Shale oil and gas reserves became an important source of energy and their development can increase fossil fuel source. The shale exploration activities have been growing very fast worldwide. However, shale oil and gas production differs from conventional reservoirs in many ways due to its underlying complexities associated with reservoir rock and petro-physical properties as well as extremely low permeability. While massive hydraulic fracturing through horizontal well completion for commercial production of shale oil and gas is paramount, there are many development challenges in regards to understanding of hydraulic fracture propagation behaviour, and its potential impact on fluid flow as required to accurately assess the production performance. The principle mechanism of hydraulic fracture propagation behaviours in shale formation is not well documented. In addition the shale formation is very heterogonous in nature, especially in vertical direction. The fracture propagation behaviour of rock strongly depends on rock mechanical properties, far field stress state and orientation and anisotropies present in the formations such as bedding. This paper presents results of numerical simulation, where shale rock samples are subjected to tensile, uni-axial compression and confined compression tests; and their behaviour are studied.
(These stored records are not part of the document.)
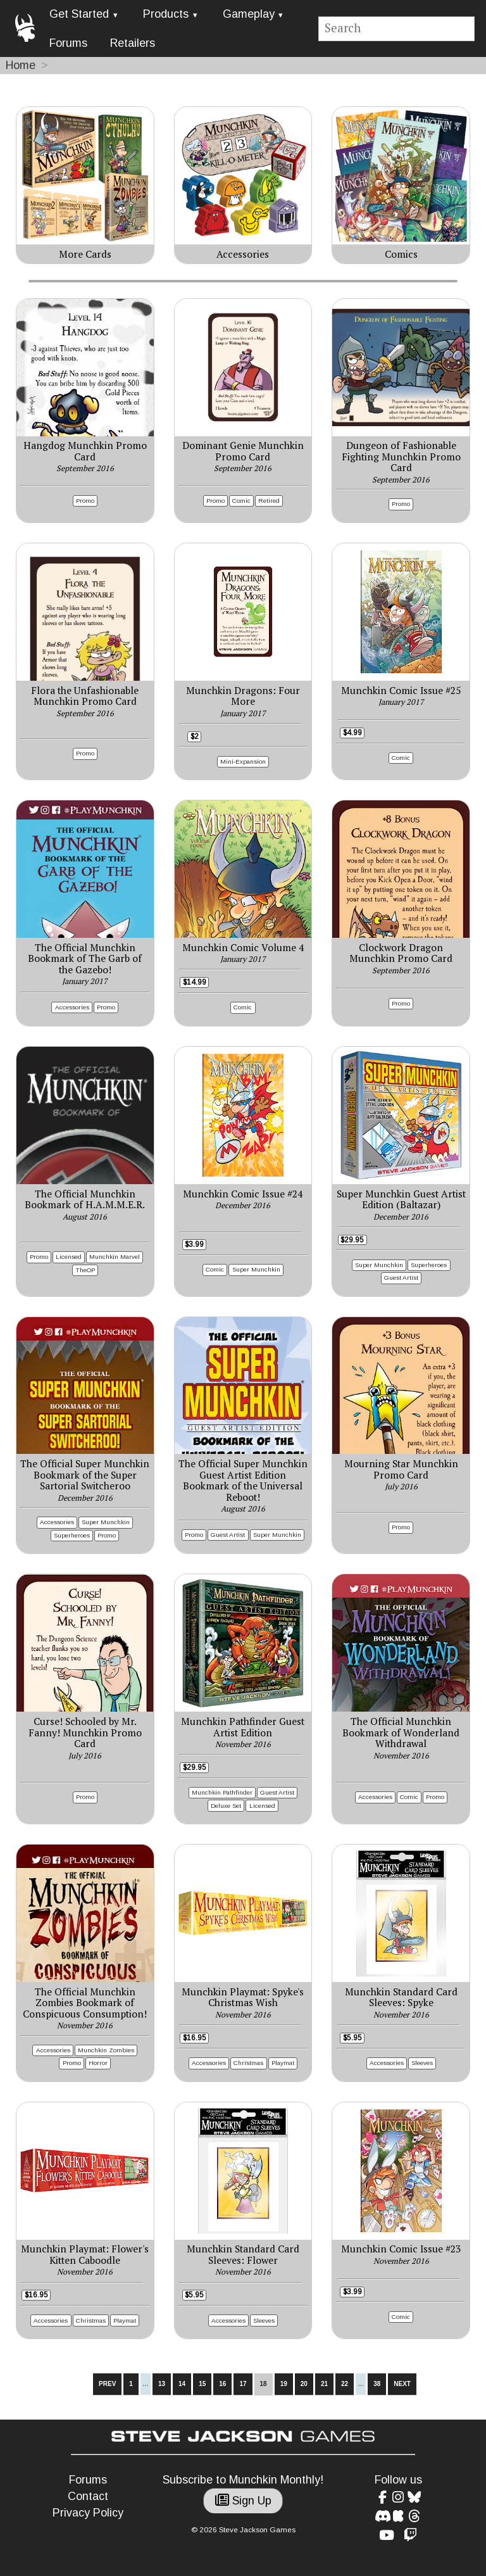 Image resolution: width=486 pixels, height=2576 pixels. I want to click on Munchkin Zombies, so click(106, 2050).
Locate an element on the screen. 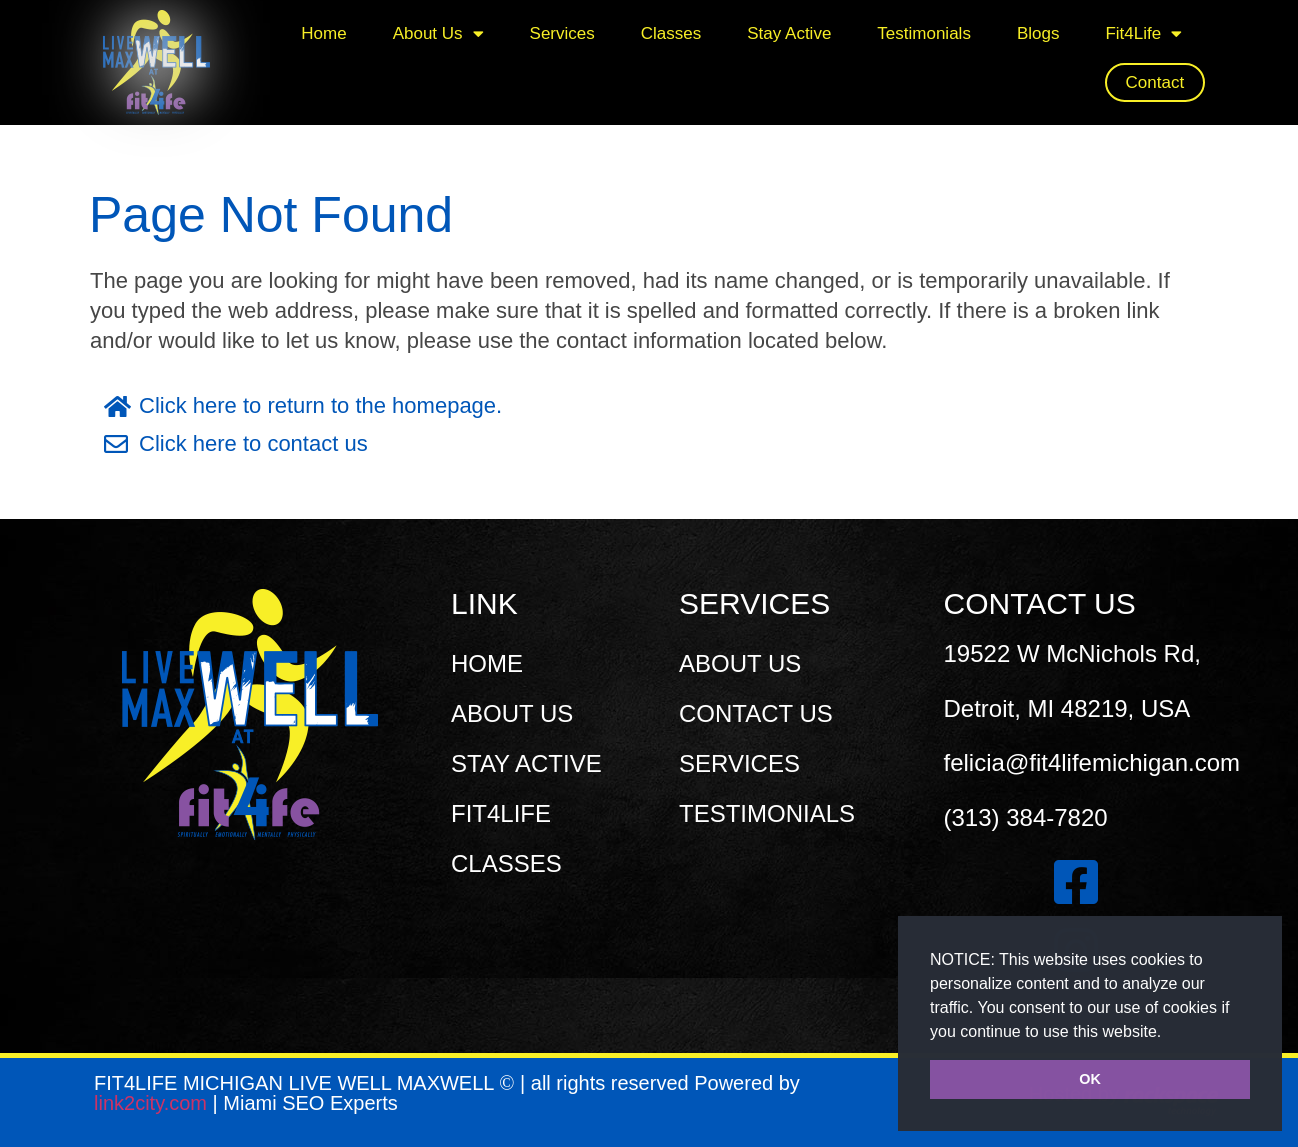 This screenshot has height=1147, width=1298. (313) 384-7820 is located at coordinates (1026, 817).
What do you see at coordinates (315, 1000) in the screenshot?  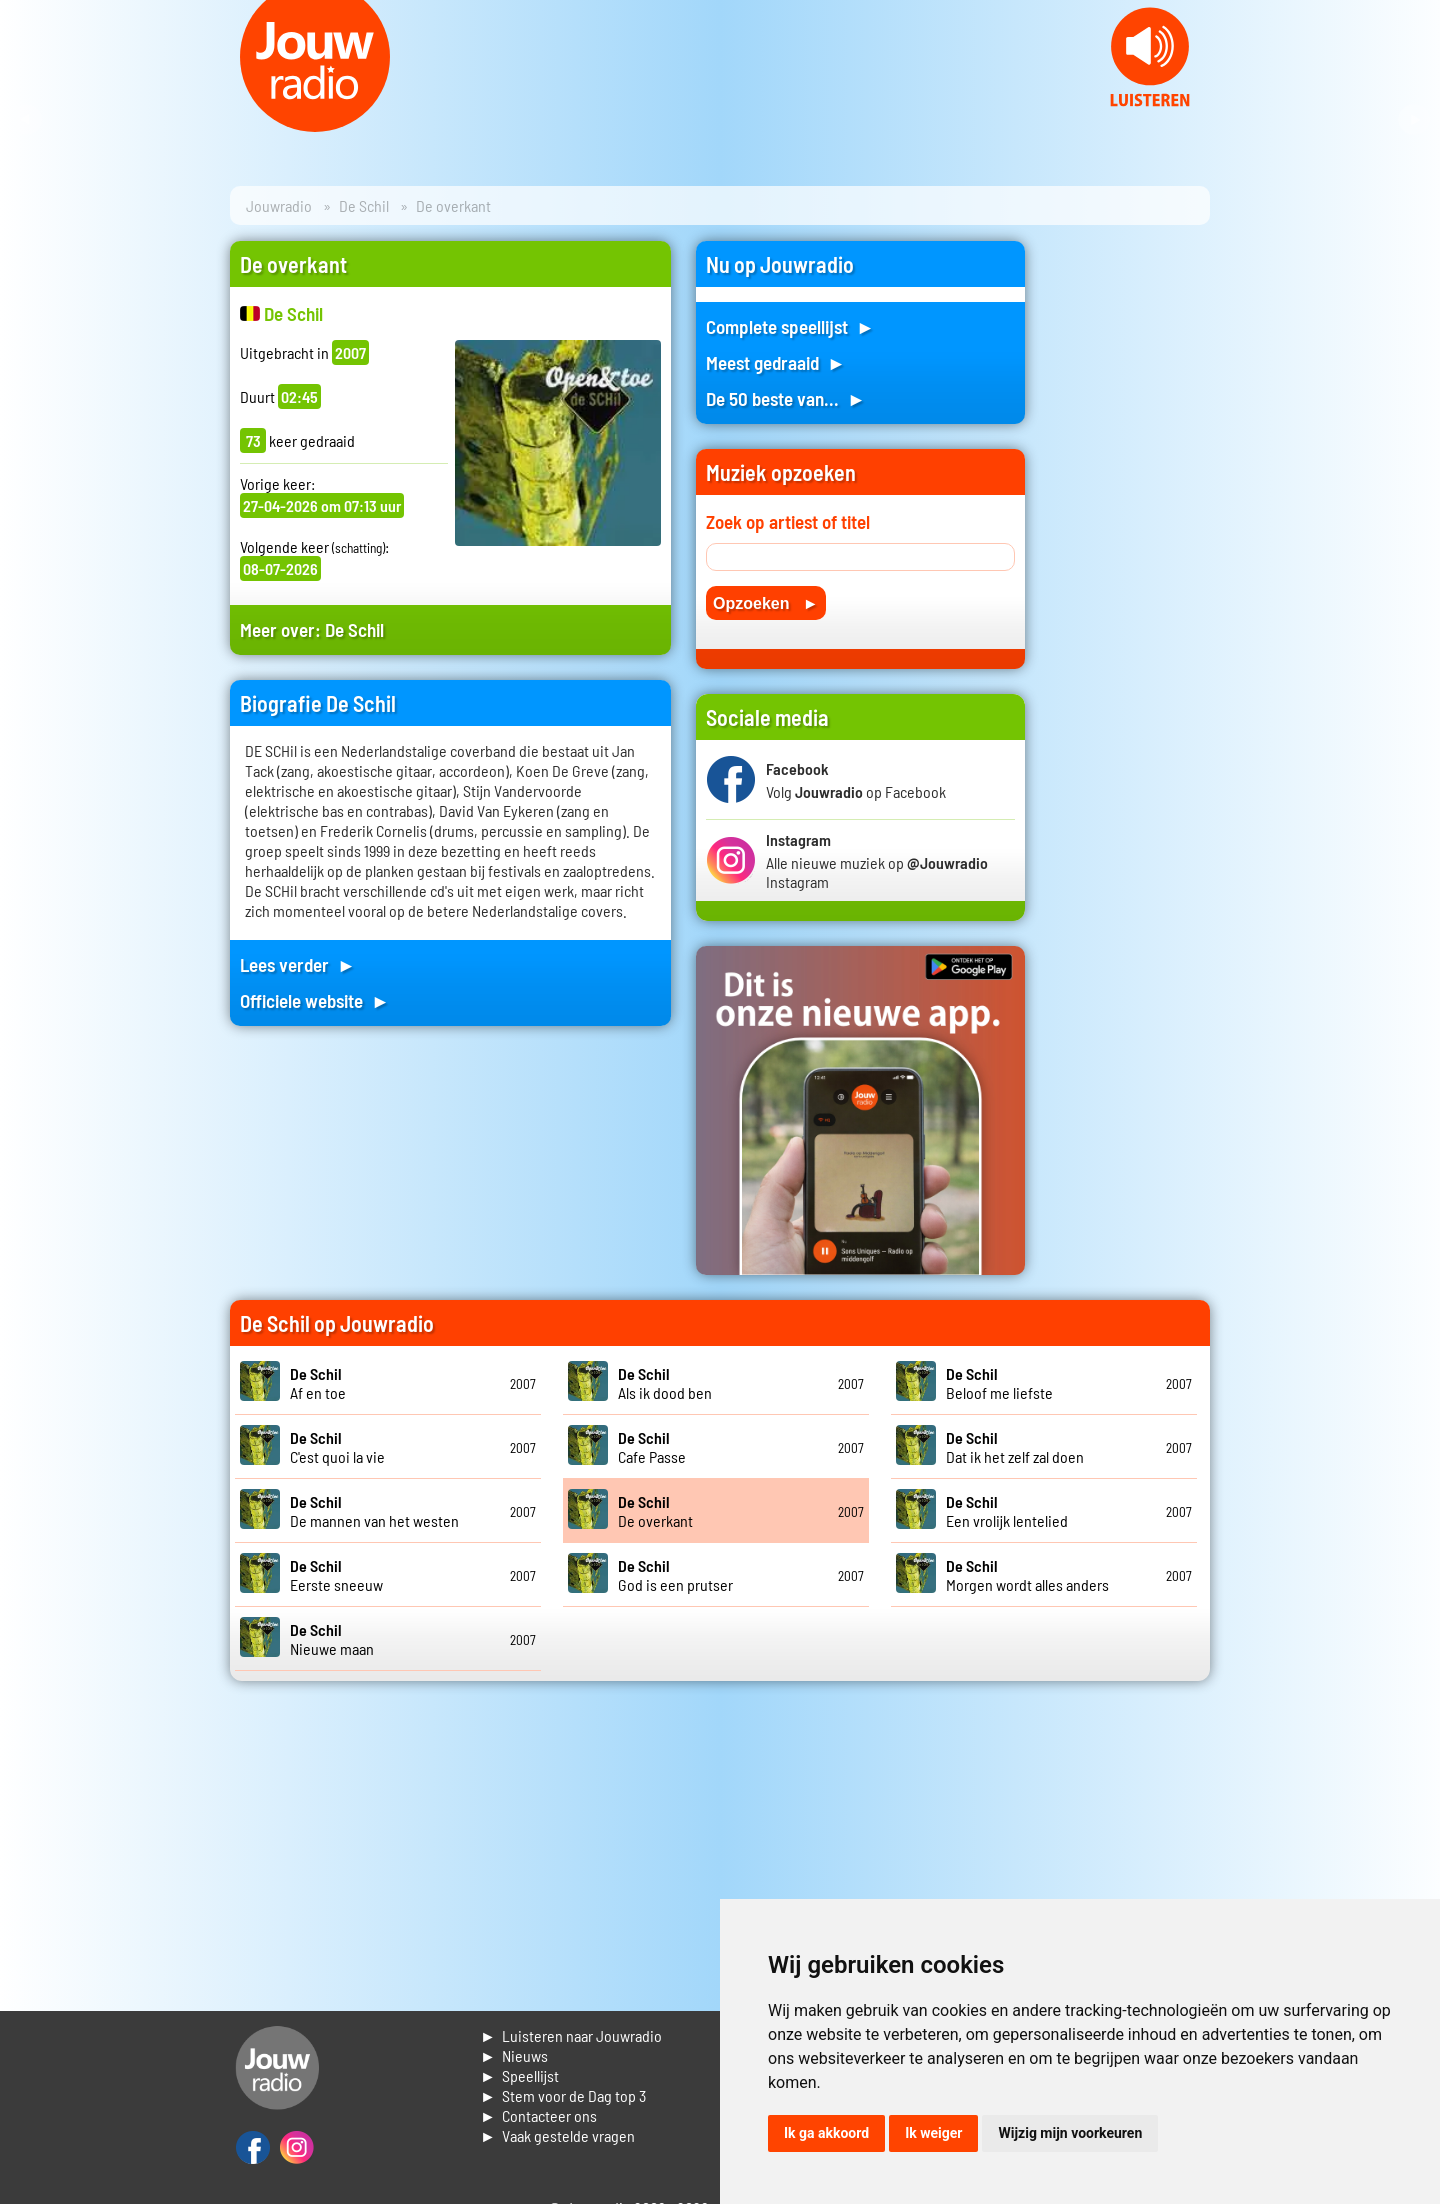 I see `Officiele website ►` at bounding box center [315, 1000].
In the first stage, mechanical properties of the simulated samples are calibrated against mechanical properties of two oil shales considered from western US to get micro-mechanical properties that define the samples in the PFC2D. In the second stage these micro-mechanical properties are used to simulate two kinds of rock, one of which has a vertical heterogeneity and the other has lateral heterogeneity to study the effect of fissility on mechanical properties measured in different directions.